Com a voz embargada ela comenta de onde veio o incentivo. “Fui incentivada a estudar quando um filho que já faleceu me chamou para fazer a faculdade. Ele disse mãe vamos estudar. Vamos escolher um curso e entrar na vida universitária. Ele iria fazer um curso e eu outro na mesma universidade. Ele morreu e fiquei com aquilo na cabeça. Que teria que terminar a faculdade”.

Primeiro dia

Por causa da transferência de curso ela entrou na sala de aula e os amigos (as) de sala estava fazendo prova. “ A galera da sala já tinha um mês de aula. Entrei na sala de aula, sentei, e a professora já foi mandando uma prova. Era o primeiro dia, a professora pediu para ir ate a frente e se apresentar a turma. Neste dia, fui bem vinda pela turma”.

Trabalho

O curso era das 7h30 as 12h30. Ela saia do trabalho e saia correndo para o trabalho, muitas vezes não almoça e nem tomava banho. “O meu horário de entrada no trabalho era exatamente as 12h30. Eu sempre chegava atrasado. Uma dos chefes, não compreendia que era universitária e fez uma carta de apresentação alegando que os meus atrasos prejudicavam o grupo de trabalho de outros colegas.

Fui parar em um ambulatório que não tinha conhecimento no trabalho, era em outra área, era ruim. Fui até ao Recursos Humanos e pedi para voltar para o meu lugar. Senti que foi maldade, que era inveja porque estava fazendo faculdade. Não tinha tempo de passar em casa e almoçar tranqüila. Comia lanche ou almoçava no intervalo do meu trabalho”.

Festas

Tinha certas coisas que dona Maria não ligava para terminar o curso. “A turma da minha sala era uma turma jovem e percebia que eles faziam festa e não me chamavam. E claro que as vezes eu não iria. Quando ficava sabendo já tinha passado. Sentia também que a galera não puxava muita conversa comigo. Eles(as) não gostavam muito de fazer trabalho comigo. Eu não ligava e pensava que estava sentada no banco da faculdade para estudar e alcançar o meu objetivo. É lógico que festinhas faz parte. Ficava chateada mais não ligava muito para isso”.

Altos e baixos

A instrumentista cirúrgica ficava alegre quando saia bem nas provas e muitas vezes saia da faculdade chorando por causa das notas baixas. Ela comenta que um professor universitário foi entregar uma prova que era justamente um nota abaixo da média e quis desanimar, fazendo o pedido para ela parar de estudar. “Ele foi entregar a prova e disse para mim: você já não pensou em parar de estudar? Porque é que a senhora não vai cuidar dos seus netos?”

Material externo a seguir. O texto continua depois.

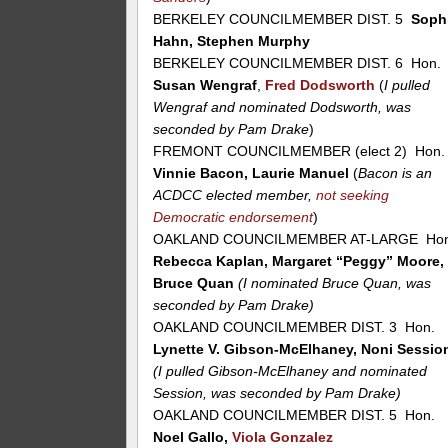
BERKELEY COUNCILMEMBER DIST. 5
Soph
Hahn, Stephen Murphy
BERKELEY COUNCILMEMBER DIST. 6 Hon.
Susan Wengraf
,
Fred Dodsworth
(
I pulled
Wengraf and nominated Dodsworth, was
seconded by Pam Drake
)
FREMONT COUNCILMEMBER (elect 2) Hon.
Vinnie Bacon, Laurie Manuel
(
Bacon is an
ACDCC elected member,
not seeking
Democratic endorsement
)
OAKLAND COUNCILMEMBER AT-LARGE Hon
Rebecca Kaplan, Margaret “Peggy” Moore,
Bruce Quan
(I nominated Bruce Quan, was
seconded by Pam Drake)
OAKLAND COUNCILMEMBER DIST. 3 Hon.
Lynette V. Gibson-McElhaney, Noni Sessio
(I pulled Gibson-McElhaney and nominated
Session, was seconded by Pam Drake)
OAKLAND COUNCILMEMBER DIST. 5 Hon.
Noel Gallo,
Viola Gonzalez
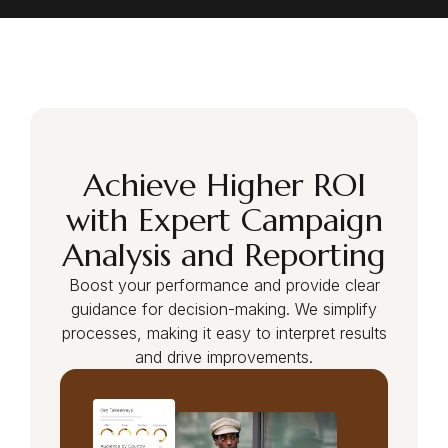
Login as Creator
Request a demo
Achieve Higher ROI
with Expert Campaign
Analysis and Reporting
Boost your performance and provide clear
guidance for decision-making. We simplify
processes, making it easy to interpret results
and drive improvements.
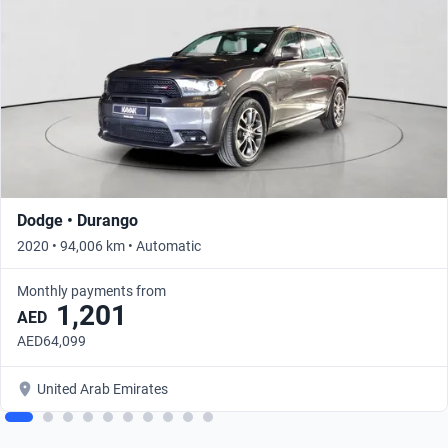
Dodge • Durango
2020 • 94,006 km • Automatic
Monthly payments from
1,201
AED
AED64,099
United Arab Emirates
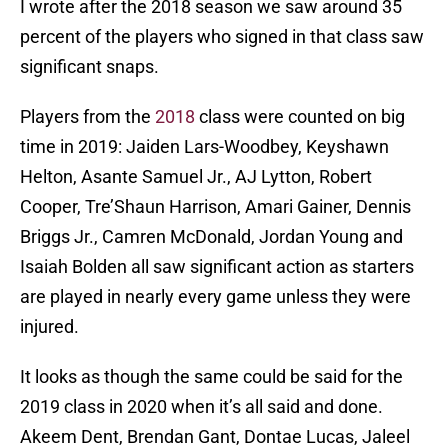
I wrote after the 2018 season we saw around 35
percent of the players who signed in that class saw
significant snaps.
Players from the
2018
class were counted on big
time in 2019: Jaiden Lars-Woodbey, Keyshawn
Helton, Asante Samuel Jr., AJ Lytton, Robert
Cooper, Tre’Shaun Harrison, Amari Gainer, Dennis
Briggs Jr., Camren McDonald, Jordan Young and
Isaiah Bolden all saw significant action as starters
are played in nearly every game unless they were
injured.
It looks as though the same could be said for the
2019 class in 2020 when it’s all said and done.
Akeem Dent, Brendan Gant, Dontae Lucas, Jaleel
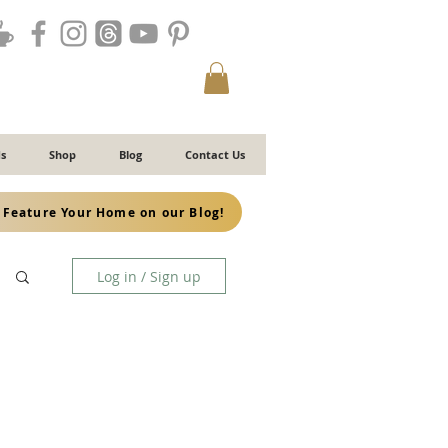
s
Shop
Blog
Contact Us
Feature Your Home on our Blog!
Log in / Sign up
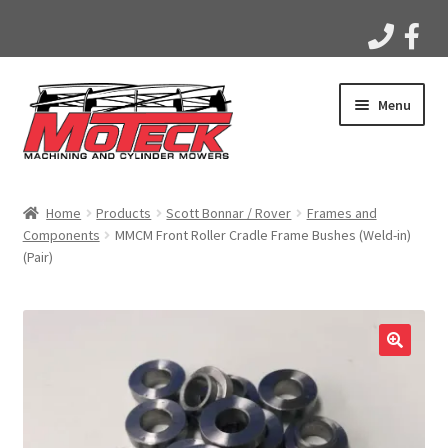
Skip
Skip
Menu
to
to
navigation
content
Home
Home
Products
Scott Bonnar / Rover
Frames and
Components
MMCM Front Roller Cradle Frame Bushes (Weld-in)
Products
(Pair)
Apparel
Gallery
Videos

Um dos filhos estava vendo o sofrimento da mãe e também pediu para ela parar de estudar. Ela disse que não iria parar novamente e que iria terminar. Maria apresentou o trabalho ligado ao tema portador de fístulaarteriovenosa que é um procedimento cirúrgico para o paciente fazer a hemodiálise. Com média 8,5. Apresentou o trabalho sozinha.

“Gostava de sentar na primeira carteira da fila, bem próximo dos professores. O trabalho de conclusão de curso poderia ser apresentado em três pessoas, e decidi fazer sozinha. Fui para a biblioteca varias vezes e tive ajuda dos meus orientadores. Mas consegui. Não foi fácil”.

Recado

“ Para as pessoas que sonham, tem que acreditar e lutar. E agradecer as pessoas que me ajudaram nesta trajetória de vida estudantil. E agradecer principalmente às pessoas que pediam para eu parar. Aquela discriminação me chateava e ao mesmo tempo fortalecia a minha vontade. Acredito que o sucesso só depende de cada pessoa. Você não pode esperar de ninguém somente de você mesmo”, deixa a enfermeira o recado.